Now the rescue efforts truly become difficult. And for the small shelter, they are going to need all the help they can get.
They were able to provide additional updates to their supporters on Facebook who’d been anxiously awaiting news on the animals.
Here is our formal press release on the rescue efforts we have been part of:
We are a very small shelter and will be using all of our staffing resources to care for the animals in our facility. Please be patient with us, as we manage this excessive intake!
Of the surviving animals, nearly half were in critical condition and taken for immediate veterinary care.
A veterinarian deemed euthanization the only humane course of action for 22 of the cats. Two of the rescues died Sunday evening into Monday morning.
One female gave birth to four kittens upon arrival at the shelter.
“Our staff worked overtime through the holiday weekend to help care for these animals. They deserve a great deal of respect from this community,” said Warsing. “This has been an incredible emotional strain for them to see pets in this condition. We will be providing grief counseling for our employees in the near future.”
Neither the ongoing recovery nor raising the expenses for the severely neglected cats are small undertakings. Medical treatment, vaccinations and flea treatments are a given–and costly for dozens of cats. But how many of the animals are not fixed? How many more may be pregnant? What underlying health issues will present themselves over the next weeks? Will they emotionally be able to come back from this trauma?
So while the smell may be dispersing from the neighborhood, what will become of the cats?
Well, there is still an ongoing investigation and charges are pending so not much is known about the owner of the home and organization. News reports mentioned her mental health may have been behind a hoard of this size and magnitude. We certainly hope that she can find the help she needs and focus on supporting felines in another way.
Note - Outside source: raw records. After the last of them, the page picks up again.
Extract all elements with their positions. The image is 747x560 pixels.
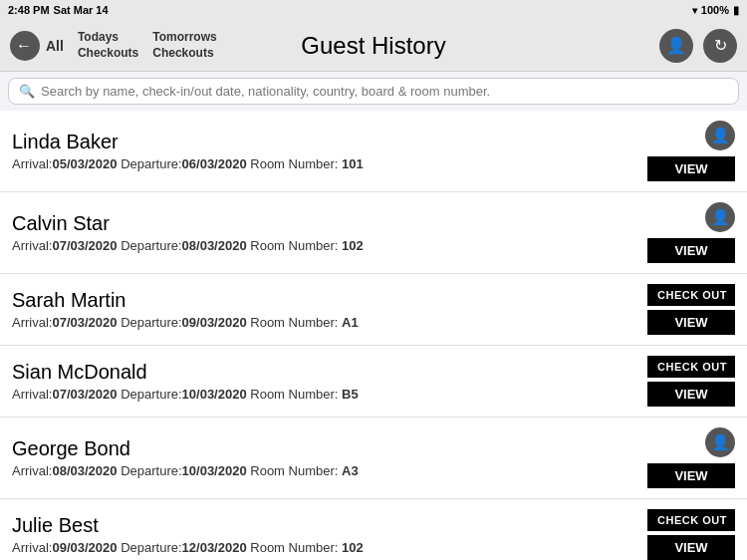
status-day: Sat Mar 14 (54, 4, 109, 16)
guest-item: Linda BakerArrival:05/03/2020 Departure:… (0, 111, 747, 192)
guest-name: Calvin Star (12, 212, 645, 235)
battery-icon: ▮ (733, 4, 739, 17)
guest-item: Sarah MartinArrival:07/03/2020 Departure… (0, 274, 747, 346)
person-icon: 👤 (705, 121, 735, 150)
refresh-icon-button[interactable]: ↻ (703, 29, 737, 63)
guest-actions: 👤VIEW (645, 427, 735, 488)
guest-details: Arrival:08/03/2020 Departure:10/03/2020 … (12, 463, 645, 478)
guest-item: Julie BestArrival:09/03/2020 Departure:1… (0, 499, 747, 560)
checkout-button[interactable]: CHECK OUT (647, 284, 735, 306)
nav-tabs: Todays Checkouts (78, 30, 138, 61)
guest-info: Calvin StarArrival:07/03/2020 Departure:… (12, 212, 645, 253)
guest-actions: CHECK OUTVIEW (645, 509, 735, 560)
user-icon-button[interactable]: 👤 (659, 29, 693, 63)
view-button[interactable]: VIEW (647, 238, 735, 263)
guest-item: George BondArrival:08/03/2020 Departure:… (0, 418, 747, 499)
view-button[interactable]: VIEW (647, 535, 735, 560)
nav-all-tab[interactable]: All (46, 38, 64, 54)
person-icon: 👤 (666, 36, 686, 55)
guest-name: Sarah Martin (12, 289, 645, 312)
page-title: Guest History (301, 32, 445, 60)
guest-details: Arrival:05/03/2020 Departure:06/03/2020 … (12, 156, 645, 171)
guest-item: Sian McDonaldArrival:07/03/2020 Departur… (0, 346, 747, 418)
view-button[interactable]: VIEW (647, 310, 735, 335)
person-icon: 👤 (705, 427, 735, 457)
back-arrow-icon: ← (16, 37, 32, 55)
guest-list: Linda BakerArrival:05/03/2020 Departure:… (0, 111, 747, 560)
guest-details: Arrival:07/03/2020 Departure:08/03/2020 … (12, 238, 645, 253)
todays-checkouts-tab[interactable]: Todays Checkouts (78, 30, 138, 61)
refresh-icon: ↻ (714, 36, 727, 55)
search-bar[interactable]: 🔍 (8, 78, 739, 105)
guest-info: Julie BestArrival:09/03/2020 Departure:1… (12, 514, 645, 555)
guest-actions: CHECK OUTVIEW (645, 284, 735, 335)
guest-info: George BondArrival:08/03/2020 Departure:… (12, 437, 645, 478)
guest-name: George Bond (12, 437, 645, 460)
top-nav: ← All Todays Checkouts Tomorrows Checkou… (0, 20, 747, 72)
checkout-button[interactable]: CHECK OUT (647, 509, 735, 531)
guest-info: Linda BakerArrival:05/03/2020 Departure:… (12, 131, 645, 171)
guest-info: Sarah MartinArrival:07/03/2020 Departure… (12, 289, 645, 330)
status-time: 2:48 PM (8, 4, 50, 16)
guest-name: Sian McDonald (12, 361, 645, 384)
back-button[interactable]: ← (10, 31, 40, 61)
nav-tabs-tomorrow: Tomorrows Checkouts (152, 30, 216, 61)
wifi-icon: ▾ (692, 5, 697, 16)
view-button[interactable]: VIEW (647, 463, 735, 488)
guest-name: Linda Baker (12, 131, 645, 153)
battery-level: 100% (701, 4, 729, 16)
guest-details: Arrival:07/03/2020 Departure:10/03/2020 … (12, 387, 645, 402)
view-button[interactable]: VIEW (647, 382, 735, 407)
guest-actions: CHECK OUTVIEW (645, 356, 735, 407)
status-bar: 2:48 PM Sat Mar 14 ▾ 100% ▮ (0, 0, 747, 20)
person-icon: 👤 (705, 202, 735, 232)
checkout-button[interactable]: CHECK OUT (647, 356, 735, 378)
tomorrows-checkouts-tab[interactable]: Tomorrows Checkouts (152, 30, 216, 61)
guest-item: Calvin StarArrival:07/03/2020 Departure:… (0, 192, 747, 274)
guest-details: Arrival:09/03/2020 Departure:12/03/2020 … (12, 540, 645, 555)
search-icon: 🔍 (19, 84, 35, 99)
guest-name: Julie Best (12, 514, 645, 537)
guest-info: Sian McDonaldArrival:07/03/2020 Departur… (12, 361, 645, 402)
guest-actions: 👤VIEW (645, 202, 735, 263)
search-input[interactable] (41, 84, 728, 99)
guest-actions: 👤VIEW (645, 121, 735, 181)
view-button[interactable]: VIEW (647, 156, 735, 181)
guest-details: Arrival:07/03/2020 Departure:09/03/2020 … (12, 315, 645, 330)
So until the legal aspects are settled and the cats can be fully vetted and examined, they will remain in the shelter’s care.
“Anyone who wants to support a rescue must make sure they check the organization out thoroughly,” Warsing said. “Check with the veterinarian the rescue works with. If the rescue will not provide that information for you or allow you to view the facility – including the animals’ living quarters – walk away.”
At the time this was written, they had raised over $7,400! Simultaneously, truckloads of donations have begun showing up at their facility. So thank you to everyone involved in saving these cats and everyone helping them! We’ll be sure to follow their story and can’t wait to see their transformations. <3
REMEMBER: SPAY/NEUTER, FOSTER, VOLUNTEER, TNR & AS ALWAYS, ADOPT, DON’T SHOP!